The three-year study, which sampled women at 119 schools in 40 states, found that since the beginning of the current school year, one in 20 women reported being raped in college, Nearly three-quarters of the incidents happened when victims were so intoxicated they were unable to say no, it found.

The study defines binge drinking as five or more drinks in a row for men and four or more drinks in a row for women. A college where more than 50 percent of the student body reported instances of binge drinking is considered to have a high rate. One where fewer than 35 percent of students were binge drinkers is considered to have a low rate.

``The major form of rape on college campuses is when a woman is unable to consent because of being under the influence,'' said Henry Wechsler, one of the authors of the study and director of the College Alcohol Studies program at the Harvard School of Public Health.

``I want to make sure that colleges are not just aware of this but try to coordinate their alcohol ... programs and policies with rape policies,'' he said.

The ease with which college students can obtain low-cost liquor, and the prevailing notion that alcohol is an inherent part of college life, play a significant part in persuading college students to turn to drinking as way of having fun, Wechsler said.

``If you give people a situation in which it's cheaper to get drunk than go to a movie on a weekend, you may induce some people to drink more than they would under other circumstances,'' he said.

Researchers said certain campus environments also play a role in putting women at risk.

They noted that women who live in sorority houses on campuses with high binge drinking rates are at a greater risk of rape because of the heavy drinking that is associated with college sorority and fraternity life. Dorm parties and parties around college athletic associations also pose a greater risk to women, they said.

``It's not something that's inherent in the sorority as an organization, (but) sororities are synonymous for high alcohol environments,'' said Mary Koss, a professor of public health at the University of Arizona who co-authored the study appearing in Thursday's edition of the Journal of Studies on Alcohol.

``It's the alcohol of fraternity life and the fact that sorority women socialize within this environment that is causing the risk,'' she said.

The association of wild beer bashes and the much-maligned Greek system is unfair, said Martha Brown, chairwoman of the National Panhellenic Conference, an umbrella organization representing 26 women's sororities.

``It's a perception that Greek organizations have to fight all the time. We work with our chapters ... and university officials to try to combat not only the presence of alcohol and drugs, (but) the misconception Greeks are the premier groups to binge-drink,'' Brown said.
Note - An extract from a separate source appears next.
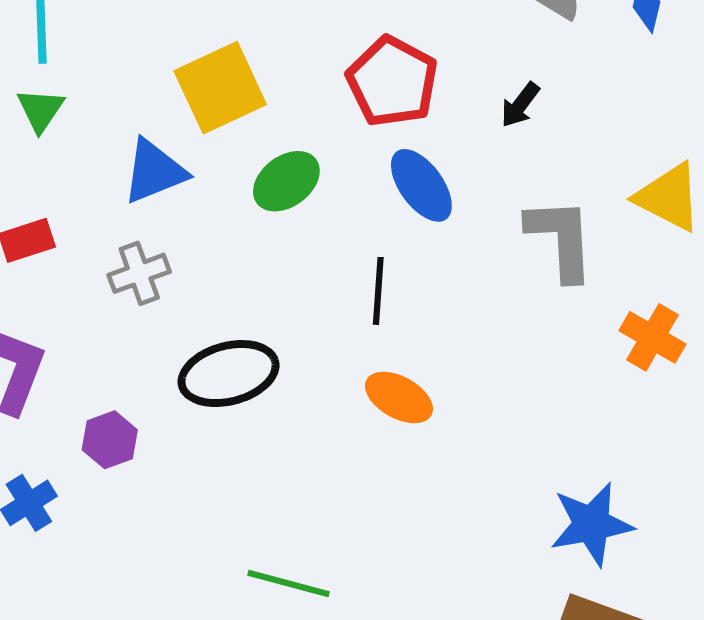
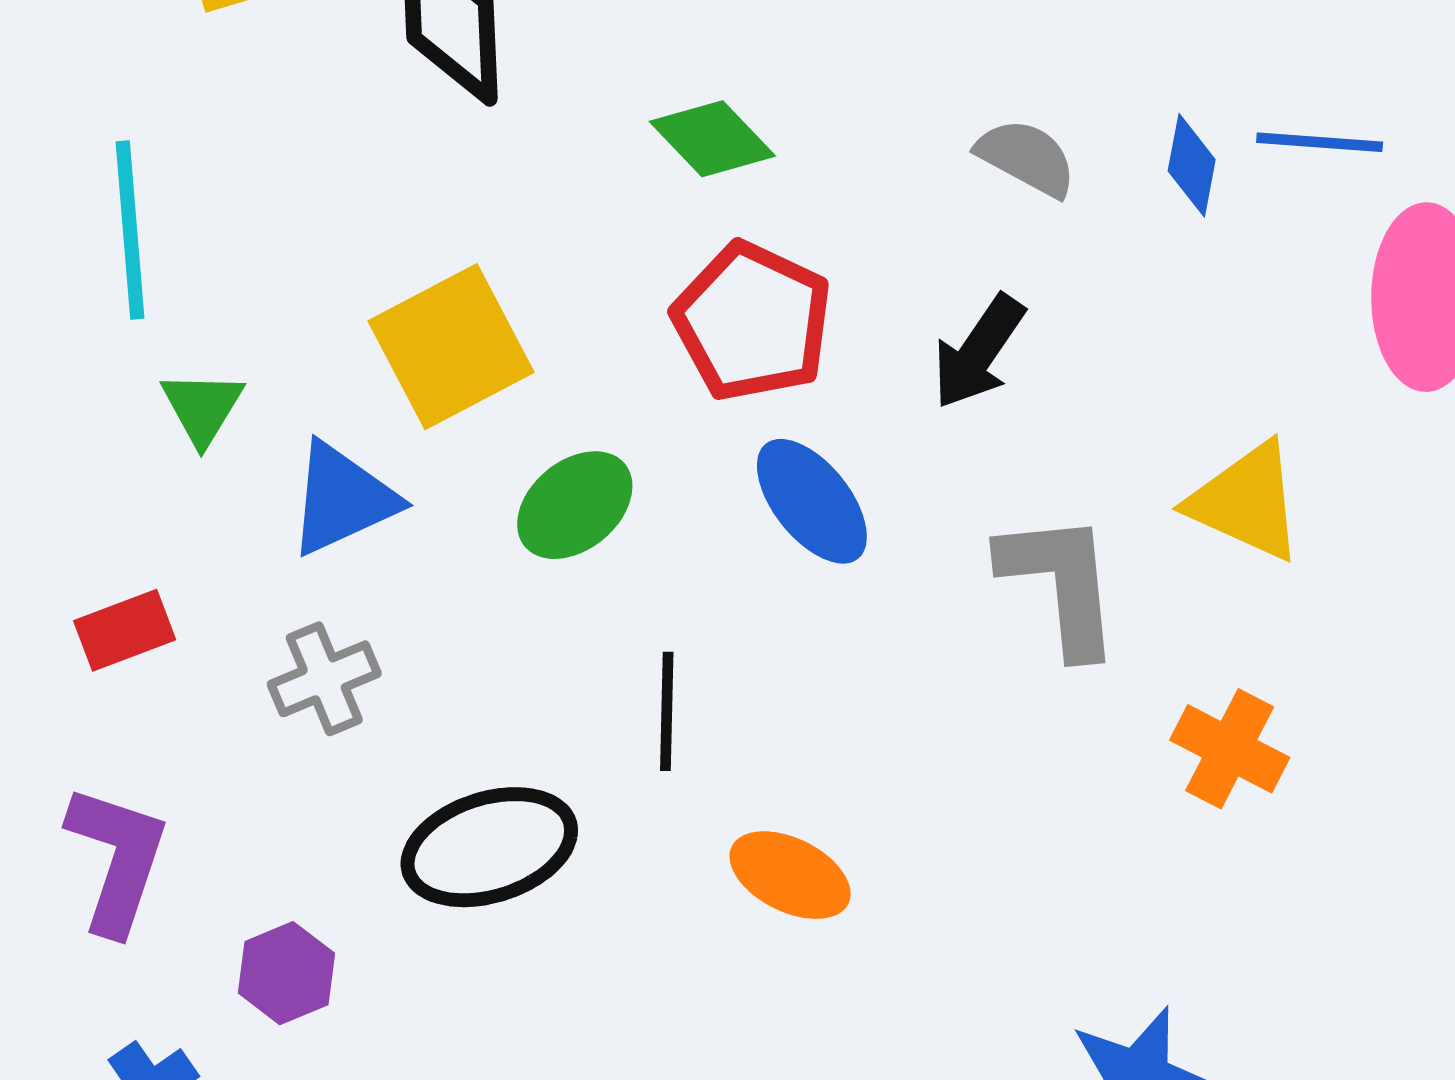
black arrow: (520, 105) -> (979, 352), size x1.4
green triangle: (41, 110) -> (202, 407), moved
black line: (378, 291) -> (667, 711), moved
While alcohol policies vary among fraternities, all sororities enforce a no-alcohol and no-drug policy and have strict rules about male visitation, making sorority houses some of the more safe and comfortable places to live on a college campus, Brown said.

Researchers said university officials have to do more to crack down on alcohol abuse among its student body and drop the attitude among some institutions that binge drinking is simply a ``harmless rite of passage'' for college students.

I don't think anyone believes you have to binge drink in order to have fun. Developmentally, it's not a good idea,'' Koss said.You don't learn how to function socially and handle the little bit of stress and personal doubt that's involved in socializing if you're always socializing drunk,'' she said.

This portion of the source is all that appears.